• レジリエンスな社会、生き方、育て方。個人と組織のパフォーマンスアップにつなる情報サイト。(一社)トータルセーフティネット。岩手大船渡の防災士・産業カウンセラー
岩手日報2019年7月23日付け朝刊


日本防災士会岩手県支部のことを、多くの方に知っていただくことは、他の防災や災害に関する活動をしている団体や個人同士のつながりやネットワークにつながると思いますので、とてもありがたいことです。


実は、同じ県内の防災士でいながら「県支部の存在を知らない」というよりも「知ることができない」方がいるのです。
 
防災士の資格取得は、日本防災士会主催で行います。
県支部の事務局によると、日本防災士会から各都道府県の支部へ新規の資格取得者や会員情報は届かないという事情があるそうです。そのため、同じ県内で防災士としていながら「県支部」の存在を知らない方がたくさんいるのです。

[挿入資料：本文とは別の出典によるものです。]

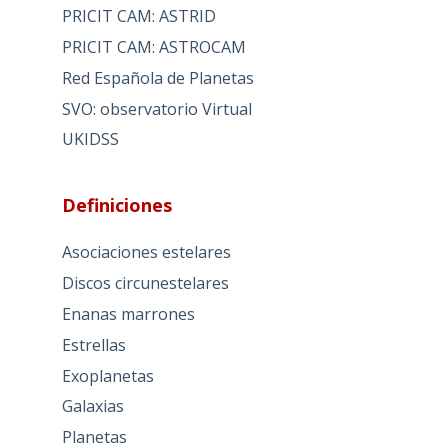
PRICIT CAM: ASTRID
PRICIT CAM: ASTROCAM
Red Española de Planetas
SVO: observatorio Virtual
UKIDSS
Definiciones
Asociaciones estelares
Discos circunestelares
Enanas marrones
Estrellas
Exoplanetas
Galaxias
Planetas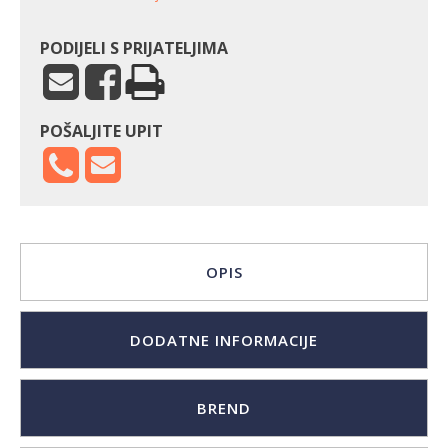
količina
PODIJELI S PRIJATELJIMA
POŠALJITE UPIT
OPIS
DODATNE INFORMACIJE
BREND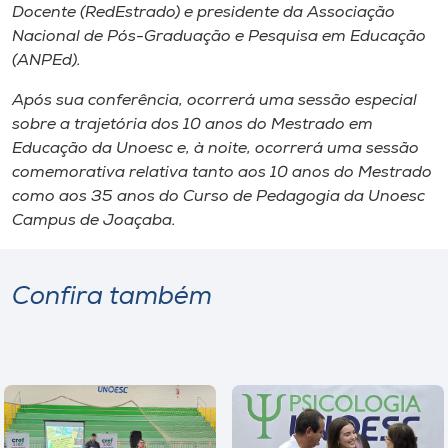
Docente (RedEstrado) e presidente da Associação
Nacional de Pós-Graduação e Pesquisa em Educação
(ANPEd).
Após sua conferência, ocorrerá uma sessão especial
sobre a trajetória dos 10 anos do Mestrado em
Educação da Unoesc e, à noite, ocorrerá uma sessão
comemorativa relativa tanto aos 10 anos do Mestrado
como aos 35 anos do Curso de Pedagogia da Unoesc
Campus de Joaçaba.
Confira também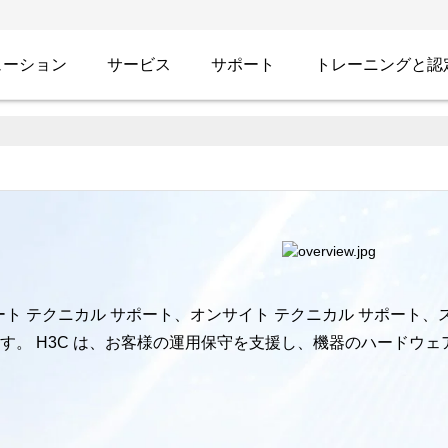
ューション
サービス
サポート
トレーニングと認
 サービスを提供する
モート テクニカル サポート、オンサイト テクニカル サポート
す。 H3C は、お客様の運用保守を支援し、機器のハードウ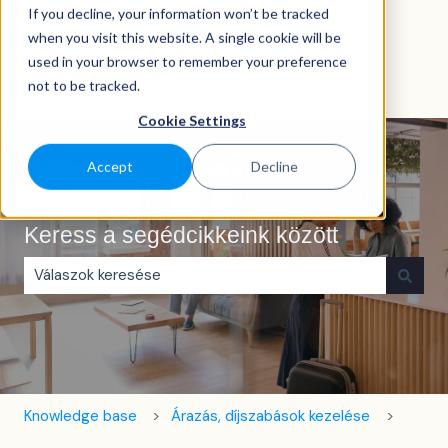
If you decline, your information won’t be tracked
Magyar
Almenü megjelenítése fordításokhoz
when you visit this website. A single cookie will be
used in your browser to remember your preference
not to be tracked.
Cookie Settings
Accept
Decline
Keress a segédcikkeink között
Nincs javaslat, mert üres a keresőmező.
Knowledge base
Árazás, díjszabások kezelése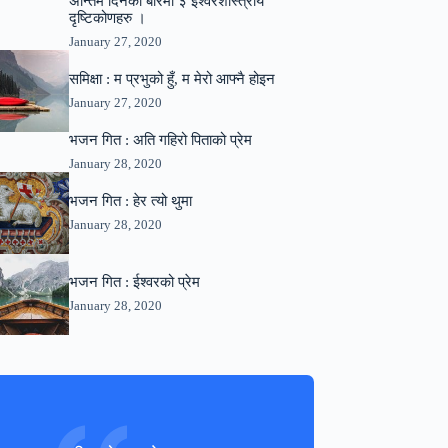
अन्तिम दिनको बारेमा ३ ईश्वरशास्त्रीय
दृष्टिकोणहरु ।
January 27, 2020
समिक्षा : म प्रभुको हुँ, म मेरो आफ्नै होइन
January 27, 2020
भजन गित : अति गहिरो पिताको प्रेम
January 28, 2020
भजन गित : हेर त्यो थुमा
January 28, 2020
भजन गित : ईश्वरको प्रेम
January 28, 2020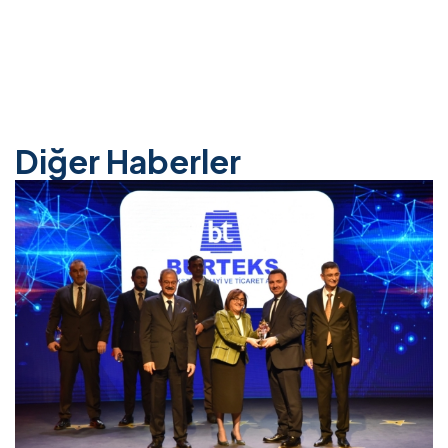
Diğer Haberler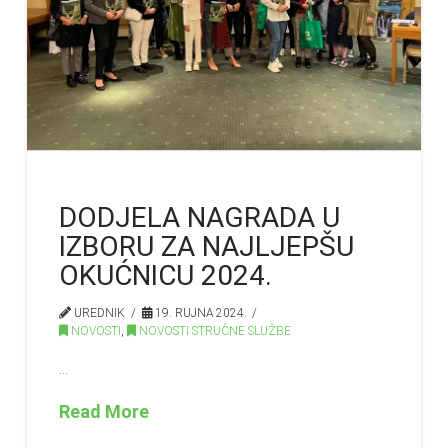
DODJELA NAGRADA U
IZBORU ZA NAJLJEPŠU
OKUĆNICU 2024.
UREDNIK
19. RUJNA 2024.
NOVOSTI
,
NOVOSTI STRUČNE SLUŽBE
…
Read More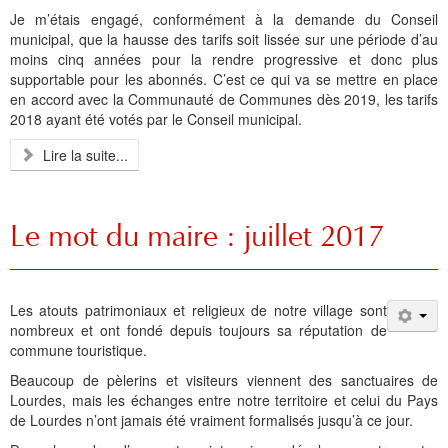
Je m’étais engagé, conformément à la demande du Conseil
municipal, que la hausse des tarifs soit lissée sur une période d’au
moins cinq années pour la rendre progressive et donc plus
supportable pour les abonnés. C’est ce qui va se mettre en place
en accord avec la Communauté de Communes dès 2019, les tarifs
2018 ayant été votés par le Conseil municipal.
Lire la suite...
Le mot du maire : juillet 2017
Les atouts patrimoniaux et religieux de notre village sont
nombreux et ont fondé depuis toujours sa réputation de
commune touristique.
Beaucoup de pèlerins et visiteurs viennent des sanctuaires de
Lourdes, mais les échanges entre notre territoire et celui du Pays
de Lourdes n’ont jamais été vraiment formalisés jusqu’à ce jour.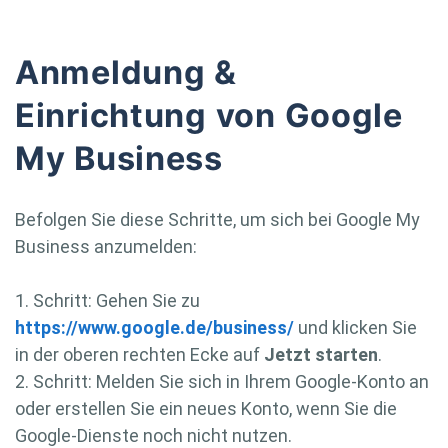
Anmeldung &
Einrichtung von Google
My Business
Befolgen Sie diese Schritte, um sich bei Google My
Business anzumelden:
1. Schritt: Gehen Sie zu
https://www.google.de/business/
und klicken Sie
in der oberen rechten Ecke auf
Jetzt starten
.
2. Schritt: Melden Sie sich in Ihrem Google-Konto an
oder erstellen Sie ein neues Konto, wenn Sie die
Google-Dienste noch nicht nutzen.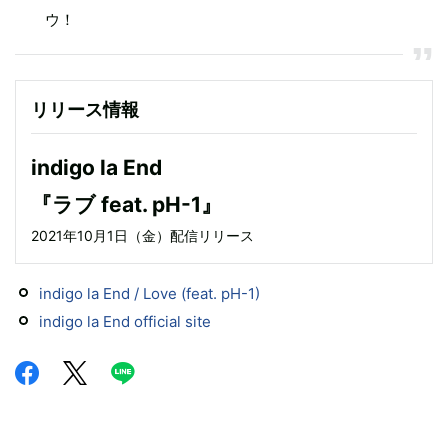
ウ！
リリース情報
indigo la End
『ラブ feat. pH-1』
2021年10月1日（金）配信リリース
indigo la End / Love (feat. pH-1)
indigo la End official site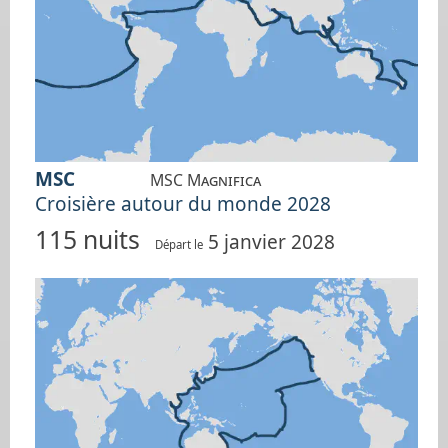
MSC
MSC Magnifica
Croisière autour du monde 2028
115 nuits
5 janvier 2028
Départ le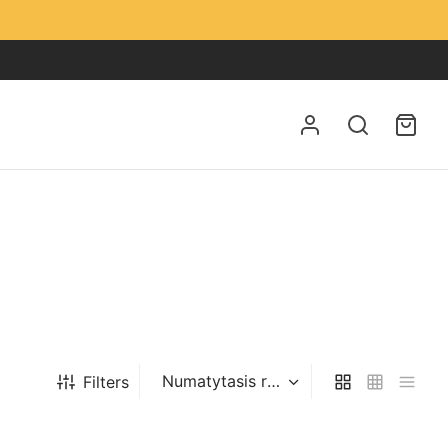
Filters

(私が県支部の存在を知ったのは、たまたま事務局の方と知り合い、その方から支部のことを教えていただいたからです。)
 
東日本大震災と台風10号豪雨災害を経験した岩手。
自ら受講した方の多くは、「今度は何かできる人になりたい」と思って、資格を取得したと思います。その中には きっと、「県内の防災士の活動内容をもっと知りたい 」など、県内で防災活動をしている人とのネットワークを求めている方がいらっしゃると思うのです。
 
県支部主催の研修会で、もうすでに地域のリーダー的存在になっているような方でも、地域で防災活動に取り組むことの意義を理解してもらうという段階で「挫折しそうになった」ということを知りました。
 
防災士だけが防災活動を行っているとも、防災活動の中心になるべき などとは思っていません。これは県支部の防災士も思っていることです。ただ、個人で防災活動を行ったり継続していくには、困難を乗り越える力が必要な気がするのです。防災活動をしている人とのネットワークは、その力の一部になると思います。
 
団体同士のネットワークや個人のつながりは、災害時のセーフティネット、共助、減災にもつながります。防災士としてだけではなく、県民の一人として、岩手の減災力が向上していくことを願っています。
時間をかけて取材をしてくださった記者さん、ありがとうございました。